--- What is expected ---
Each line in the records below that has the word "facing" should be copied.

--- Records provided ---
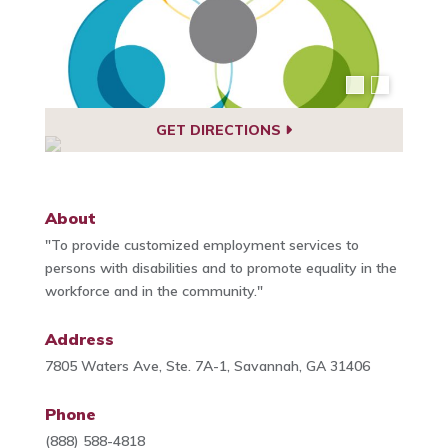
GET DIRECTIONS
About
"To provide customized employment services to
persons with disabilities and to promote equality in the
workforce and in the community."
Address
7805 Waters Ave, Ste. 7A-1, Savannah, GA 31406
Phone
(888) 588-4818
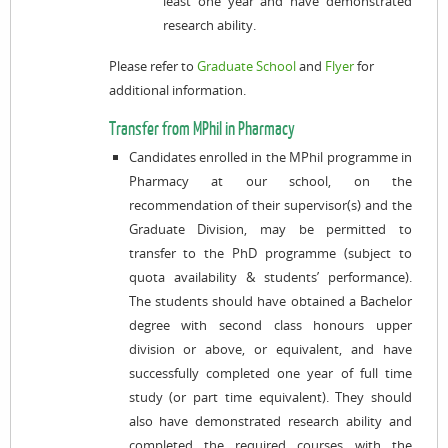
least one year and have demonstrated
research ability.
Please refer to
Graduate School
and
Flyer
for
additional information.
Transfer from MPhil in Pharmacy
Candidates enrolled in the MPhil programme in
Pharmacy at our school, on the
recommendation of their supervisor(s) and the
Graduate Division, may be permitted to
transfer to the PhD programme (subject to
quota availability & students’ performance).
The students should have obtained a Bachelor
degree with second class honours upper
division or above, or equivalent, and have
successfully completed one year of full time
study (or part time equivalent). They should
also have demonstrated research ability and
completed the required courses with the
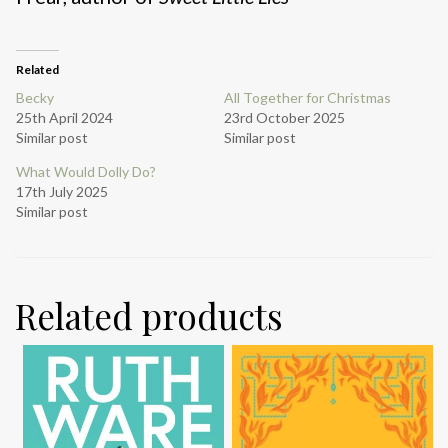
Related
Becky
All Together for Christmas
25th April 2024
23rd October 2025
Similar post
Similar post
What Would Dolly Do?
17th July 2025
Similar post
Related products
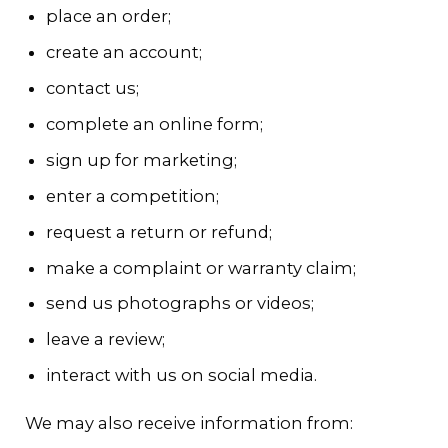
place an order;
create an account;
contact us;
complete an online form;
sign up for marketing;
enter a competition;
request a return or refund;
make a complaint or warranty claim;
send us photographs or videos;
leave a review;
interact with us on social media.
We may also receive information from:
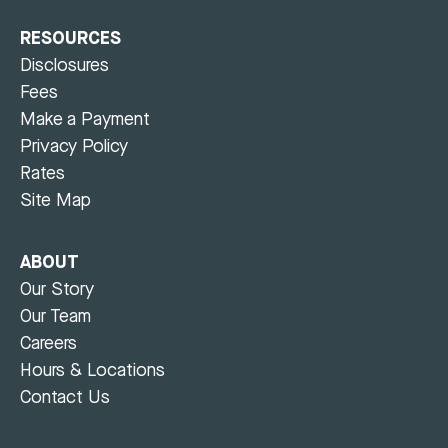
RESOURCES
Disclosures
Fees
Make a Payment
Privacy Policy
Rates
Site Map
ABOUT
Our Story
Our Team
Careers
Hours & Locations
Contact Us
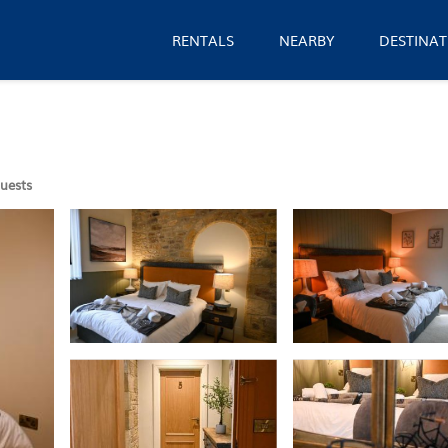
RENTALS
NEARBY
DESTINAT
uests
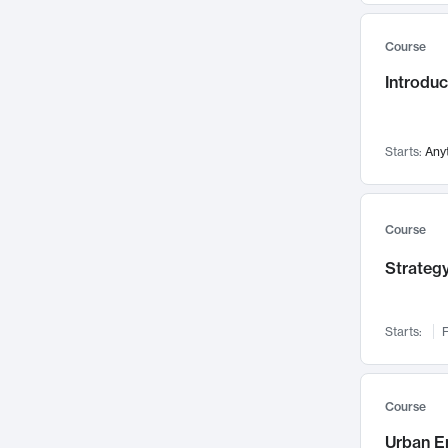
Mental Health
71
Course
Faculty Leadership
67
Introdu
Gender Studies
60
User Experience
58
Environmental Design
52
Starts:
Any
Performing Arts
47
Immunology
43
Course
Built Environment
42
Strategy
Health Care Management
34
Manufacturing
33
Marketing
32
Starts:
F
Geography
30
Innovation Process
28
Course
Business Analytics
26
Urban E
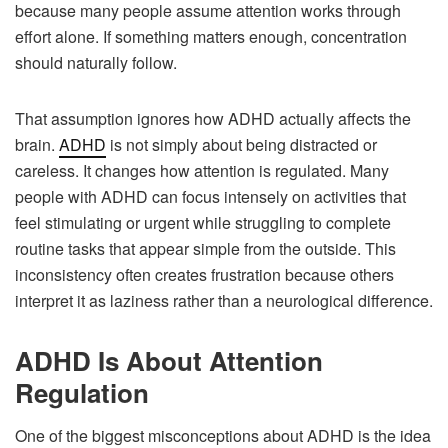
because many people assume attention works through
effort alone. If something matters enough, concentration
should naturally follow.
That assumption ignores how ADHD actually affects the
brain.
ADHD
is not simply about being distracted or
careless. It changes how attention is regulated. Many
people with ADHD can focus intensely on activities that
feel stimulating or urgent while struggling to complete
routine tasks that appear simple from the outside. This
inconsistency often creates frustration because others
interpret it as laziness rather than a neurological difference.
ADHD Is About Attention
Regulation
One of the biggest misconceptions about ADHD is the idea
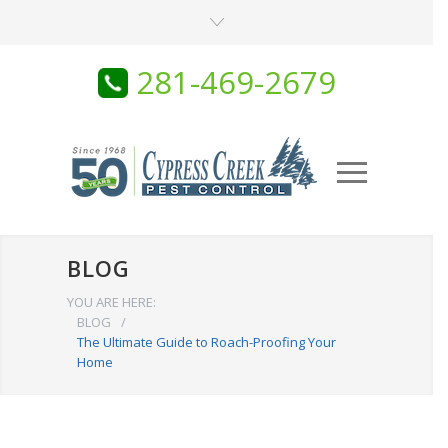
281-469-2679
BLOG
YOU ARE HERE:
BLOG
/
The Ultimate Guide to Roach-Proofing Your
Home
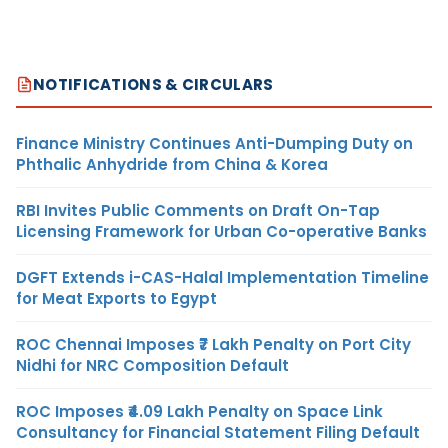
NOTIFICATIONS & CIRCULARS
Finance Ministry Continues Anti-Dumping Duty on
Phthalic Anhydride from China & Korea
RBI Invites Public Comments on Draft On-Tap
Licensing Framework for Urban Co-operative Banks
DGFT Extends i-CAS-Halal Implementation Timeline
for Meat Exports to Egypt
ROC Chennai Imposes ₹7 Lakh Penalty on Port City
Nidhi for NRC Composition Default
ROC Imposes ₹4.09 Lakh Penalty on Space Link
Consultancy for Financial Statement Filing Default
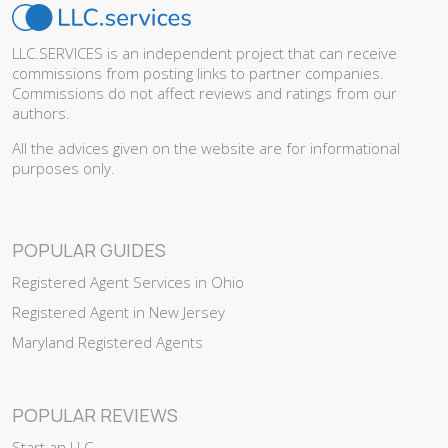
LLC.SERVICES is an independent project that can receive
commissions from posting links to partner companies.
Commissions do not affect reviews and ratings from our
authors.
All the advices given on the website are for informational
purposes only.
POPULAR GUIDES
Registered Agent Services in Ohio
Registered Agent in New Jersey
Maryland Registered Agents
POPULAR REVIEWS
Start an LLC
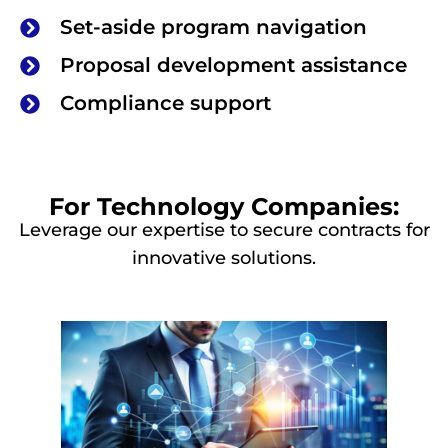
Set-aside program navigation
Proposal development assistance
Compliance support
For Technology Companies:
Leverage our expertise to secure contracts for
innovative solutions.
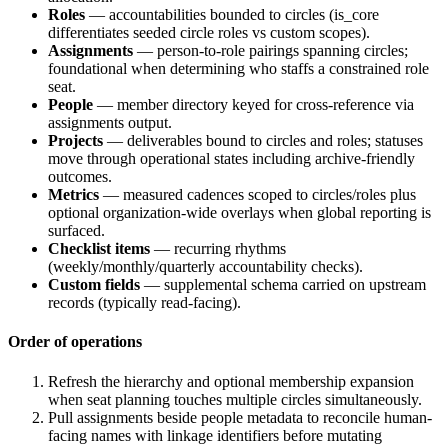
Roles
— accountabilities bounded to circles (
is_core
differentiates seeded circle roles vs custom scopes).
Assignments
— person-to-role pairings spanning circles;
foundational when determining who staffs a constrained role
seat.
People
— member directory keyed for cross-reference via
assignments output.
Projects
— deliverables bound to circles and roles; statuses
move through operational states including archive-friendly
outcomes.
Metrics
— measured cadences scoped to circles/roles plus
optional organization-wide overlays when global reporting is
surfaced.
Checklist items
— recurring rhythms
(weekly/monthly/quarterly accountability checks).
Custom fields
— supplemental schema carried on upstream
records (typically read-facing).
Order of operations
Refresh the hierarchy and optional membership expansion
when seat planning touches multiple circles simultaneously.
Pull assignments beside people metadata to reconcile human-
facing names with linkage identifiers before mutating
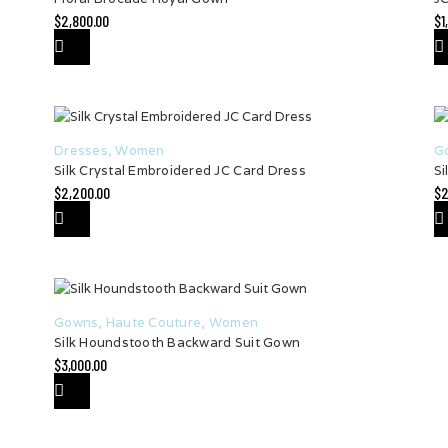
$
2,800.00
$
1
Dresses
,
Women
G
Silk Crystal Embroidered JC Card Dress
Si
$
2,200.00
$
2
Gowns
,
Haute Couture
,
Women
Silk Houndstooth Backward Suit Gown
$
3,000.00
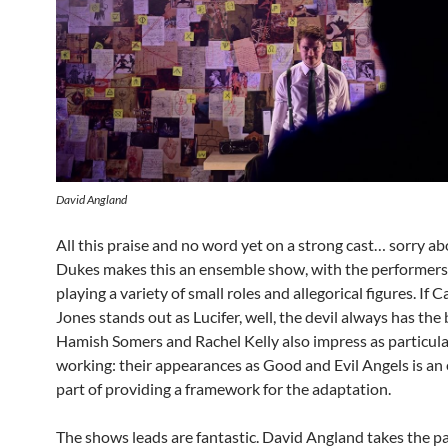
David Angland
All this praise and no word yet on a strong cast… sorry ab
Dukes makes this an ensemble show, with the performers
playing a variety of small roles and allegorical figures. If 
Jones stands out as Lucifer, well, the devil always has the b
Hamish Somers and Rachel Kelly also impress as particula
working: their appearances as Good and Evil Angels is an 
part of providing a framework for the adaptation.
The shows leads are fantastic. David Angland takes the pa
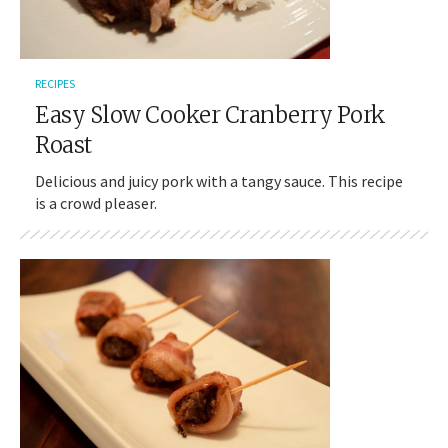
RECIPES
Easy Slow Cooker Cranberry Pork
Roast
Delicious and juicy pork with a tangy sauce. This recipe
is a crowd pleaser.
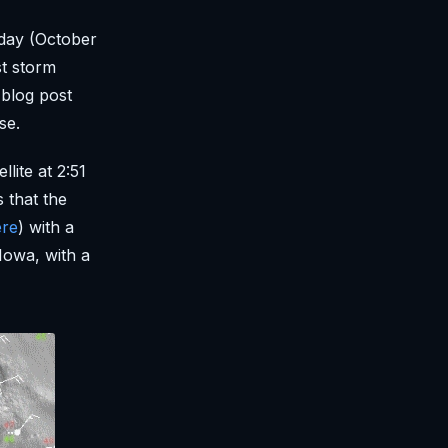
day (October
st storm
 blog post
se.
lite at 2:51
 that the
ere
) with a
Iowa, with a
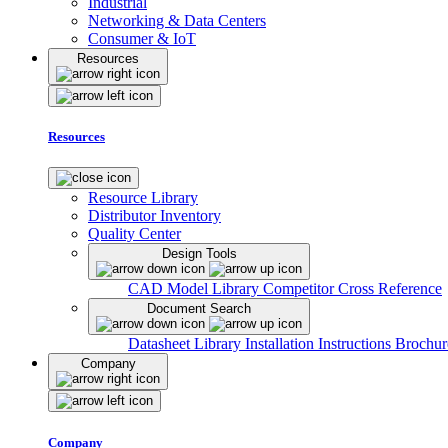
Industrial
Networking & Data Centers
Consumer & IoT
Resources
Resources
Resource Library
Distributor Inventory
Quality Center
Design Tools
CAD Model Library
Competitor Cross Reference
Document Search
Datasheet Library
Installation Instructions
Brochur
Company
Company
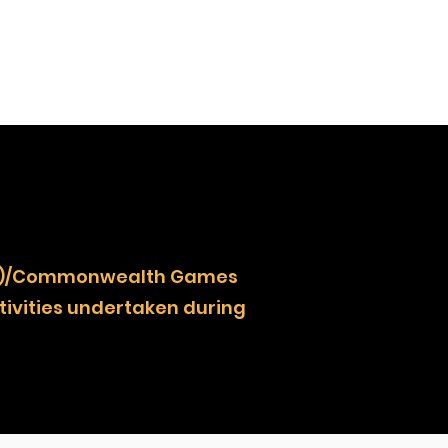
NOCZ)/Commonwealth Games
ivities undertaken during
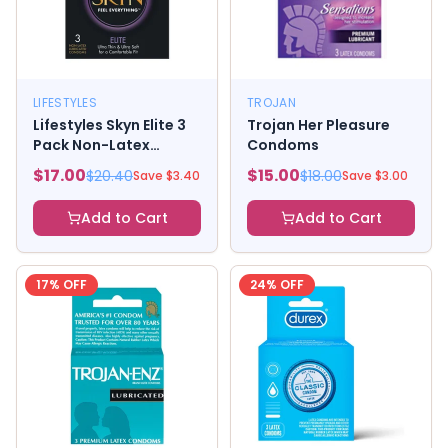
LIFESTYLES
TROJAN
Lifestyles Skyn Elite 3
Trojan Her Pleasure
Pack Non-Latex
Condoms
Lubricated Condoms
$
17.00
$
15.00
$
20.40
$
18.00
Save $
3.40
Save $
3.00
Add to Cart
Add to Cart
17
% OFF
24
% OFF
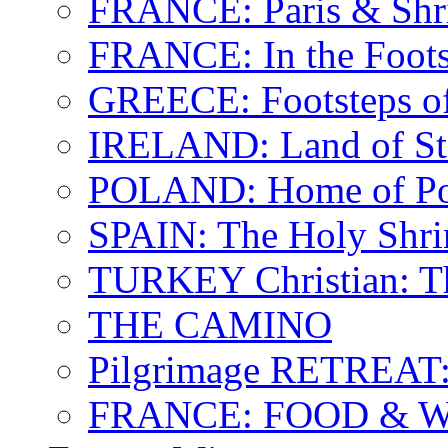
FRANCE: Paris & Shr
FRANCE: In the Footst
GREECE: Footsteps of
IRELAND: Land of St.
POLAND: Home of Pop
SPAIN: The Holy Shri
TURKEY Christian: T
THE CAMINO
Pilgrimage RETREAT:
FRANCE: FOOD & 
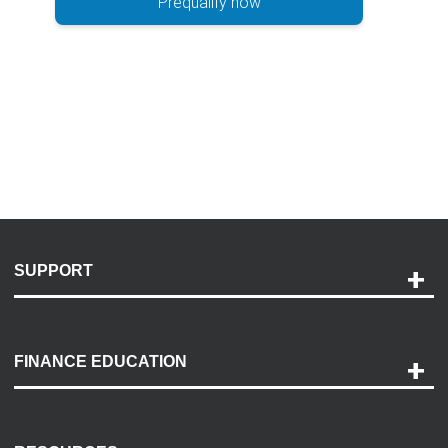
Prequalify now
SUPPORT
Help and Support
Payment Options
FINANCE EDUCATION
Accessibility
Discovery Center
Contact Us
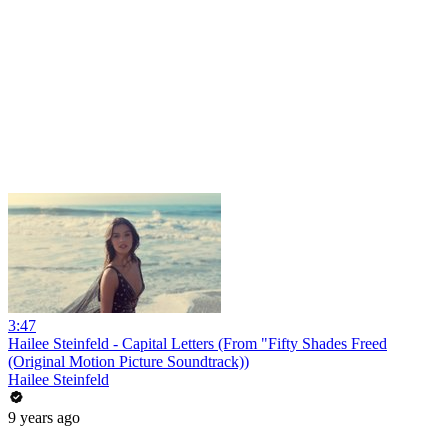
3:47
Hailee Steinfeld - Capital Letters (From "Fifty Shades Freed
(Original Motion Picture Soundtrack))
Hailee Steinfeld
9 years ago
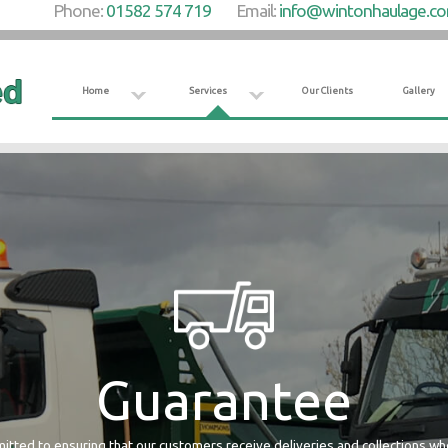
Phone:
01582 574 719
Email:
info@wintonhaulage.c
Home
Services
Our Clients
Gallery
Guarantee
tted to ensuring that our customers receive deliveries and collections w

--- Result for this task ---
records (typically read-facing).
facing names with linkage identifiers before mutating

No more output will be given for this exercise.